Clark County School District officials offer a constant refrain lamenting the district’s funding levels. But a new audit reveals they haven’t spent the money they already have very wisely.

At the behest of new Superintendent Jesus Jara, the Council of Great City Schools conducted a review of the district’s business operations. Its findings read like a parody of the inefficiencies and ineptness of a government bureaucracy.

The district — a multibillion-dollar-a-year operation — doesn’t have an “up-to-date long-term facilities master plan.” Neither is it doing much to maintain its existing equipment.

“The team found no evidence of a formal plan for predictive, preventive or routine maintenance programs, which has caused a considerable (and growing) unfunded deferred maintenance backlog currently estimated to be in the $6 billion range,” the 11-person team found.

When air-conditioning units, roofs and plumbing “are not proactively maintained, these systems follow an accelerated deterioration curve and fail prematurely, sometimes years before their designed life expectancy,” the report said.

That’s reason No. 14,309,239 why you can’t fix a broken system by throwing more money into it.
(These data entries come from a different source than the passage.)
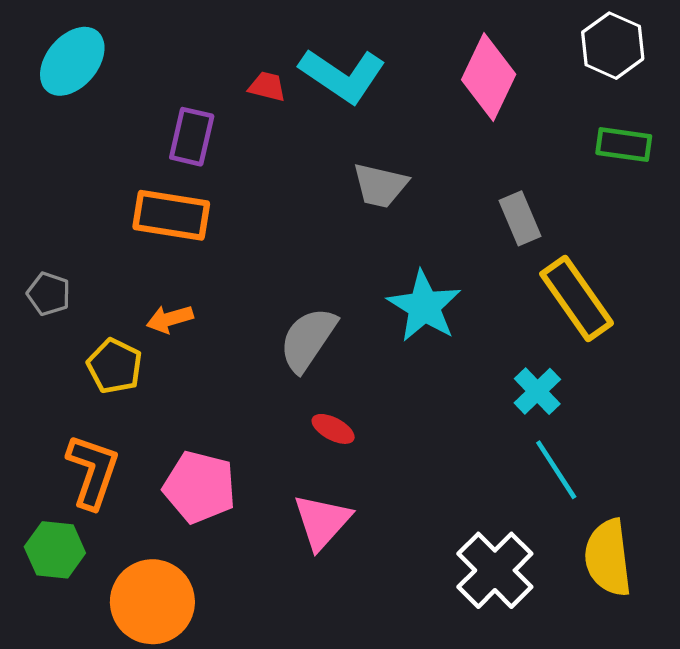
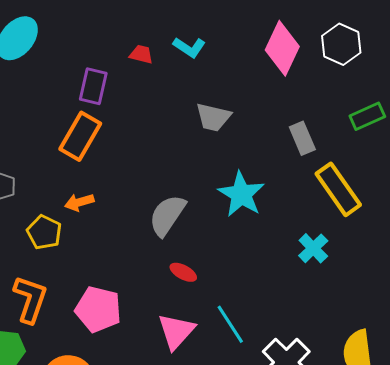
white hexagon: (613, 46) -> (341, 44), moved
cyan L-shape: (342, 75) -> (189, 47), size x0.6
green rectangle: (624, 145) -> (367, 116), moved, turned -32
orange rectangle: (171, 215) -> (80, 136), turned -69
cyan line: (556, 470) -> (230, 324), moved

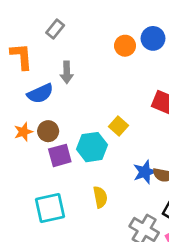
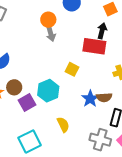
orange circle: (125, 46) -> (48, 20), moved
gray arrow: (67, 72) -> (51, 33), moved
yellow square: (118, 126) -> (72, 69), moved

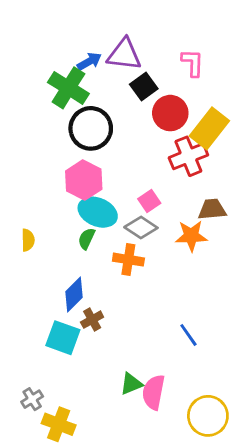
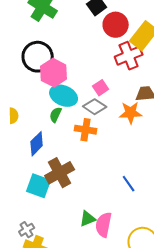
black circle: (91, 128) -> (38, 57), moved
blue diamond: (74, 294) -> (37, 144), moved
brown cross: (92, 320) -> (60, 173), size x1.8
gray cross: (32, 399) -> (27, 230), moved

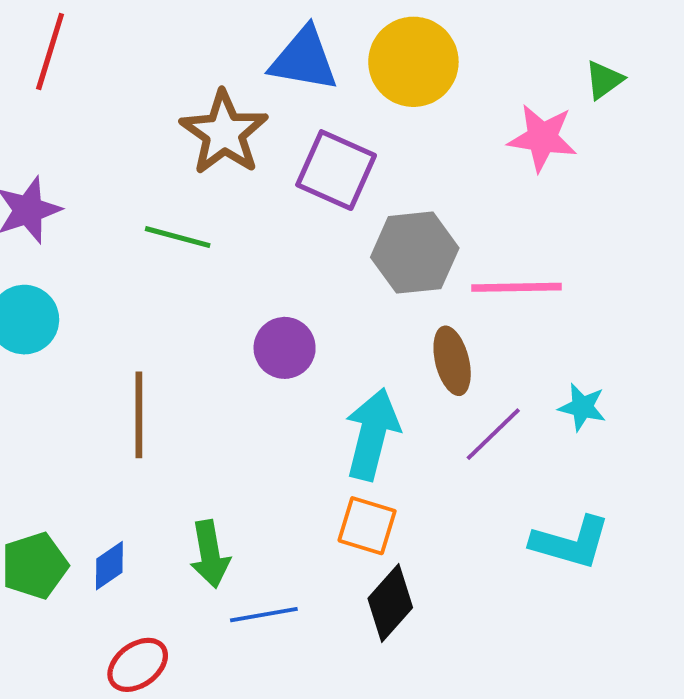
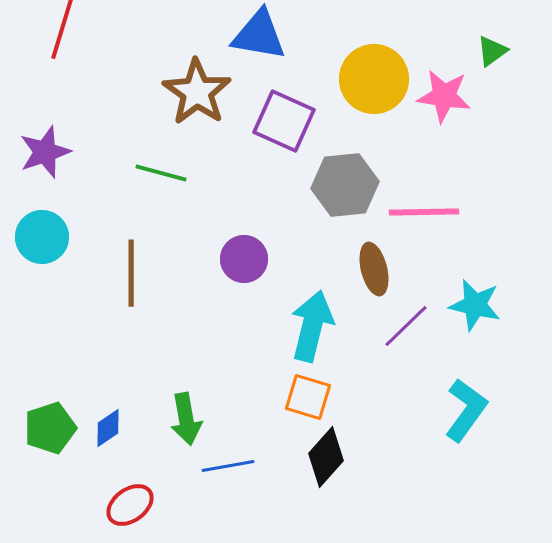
yellow circle: (413, 62) -> (374, 79), moved
cyan star: (582, 407) -> (475, 305), size x1.4
brown line: (139, 415) -> (131, 273), moved
cyan L-shape: (571, 542) -> (466, 410), turned -70

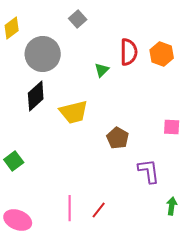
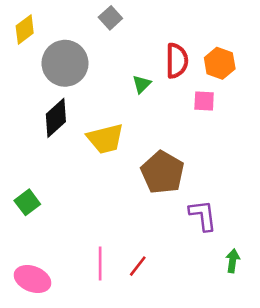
pink square: (172, 127) -> (204, 101), moved
brown pentagon: (118, 138) -> (162, 172), size x1.5

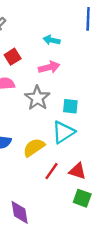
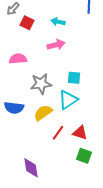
red square: (13, 57) -> (27, 23), moved, turned -32
gray star: (37, 98) -> (41, 84), moved, turned 30

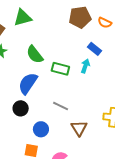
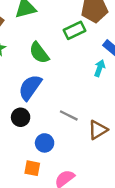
green rectangle: (60, 69) -> (75, 30), moved, turned -42
brown triangle: (79, 128) -> (98, 130), moved, turned 30

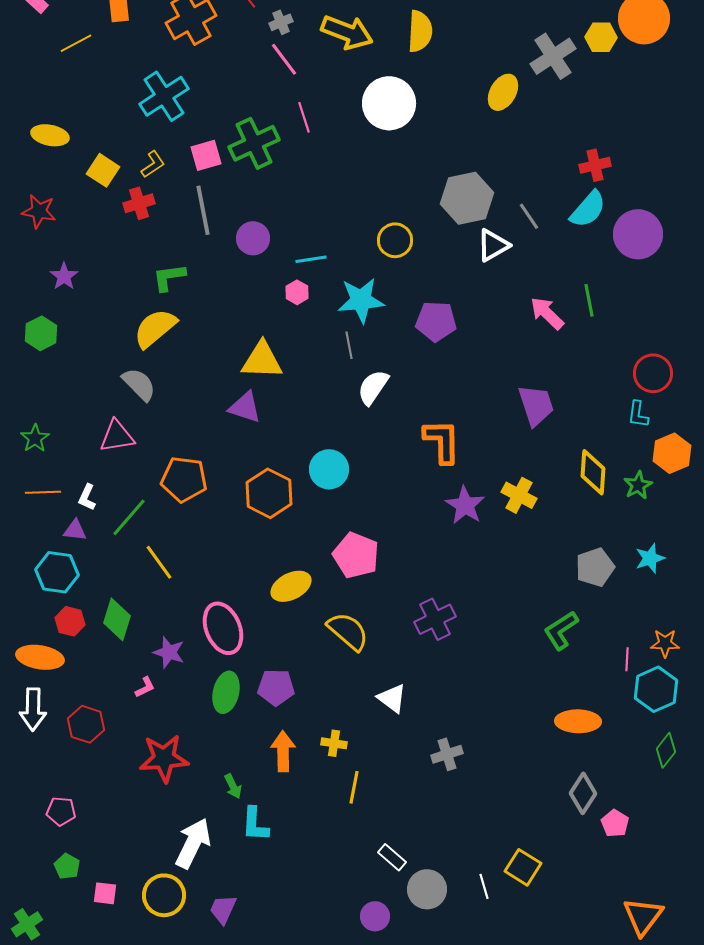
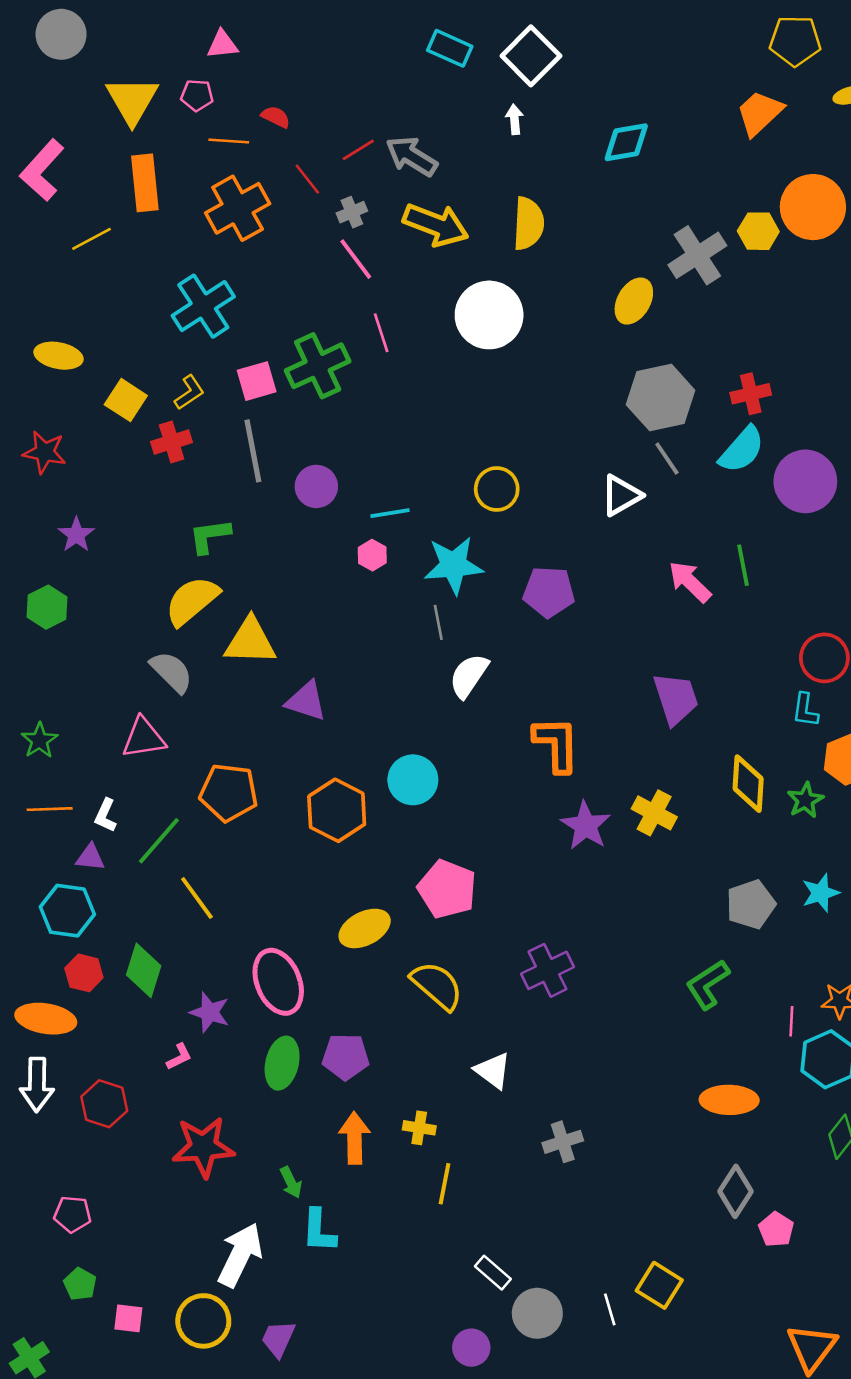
gray hexagon: (467, 198) -> (661, 398), moved
yellow triangle: (262, 360) -> (250, 641), moved

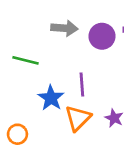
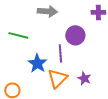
purple circle: (102, 36) -> (75, 35), moved

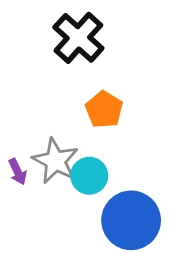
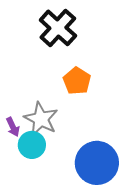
cyan circle: (89, 176) -> (32, 145), moved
But it gets worse.

“Maintenance was not involved in the implementation of the current maintenance management software platform procured and, as a result, there is reluctance to use it,” the consultants noted.

The consultants found that failures to adequately review land surveys “resulted in structures being built over monitoring wells or gas lines that were damaged during construction.” The district has managers and supervisors who are in the same collective bargaining unit. Some supervisors oversee just a single employee. A lack of internal controls resulted in more positions created than had been budgeted for. The district has “excessive staff layers in both transportation and facilities.”

These inefficiencies are wasting limited dollars. District custodial work was 41 percent more expensive than the median of other districts examined by auditors. The district is spending an extra $24 million a year.

The most obvious solution — outsourcing — is likely to be the most controversial. A similar report in 2011, commissioned by former Superintendent Dwight Jones, also recommended outsourcing transportation services and custodial work. But many of those changes had to be negotiated with the support staff union and — unsurprisingly — went nowhere.

On Wednesday, the district announced that it was conducting a nationwide search for a new chief operating officer based on this report. Good. Bring in someone who can improve operations and ask the Legislature for the authority to make needed changes. Do that, and district officials can at least help address their funding concerns.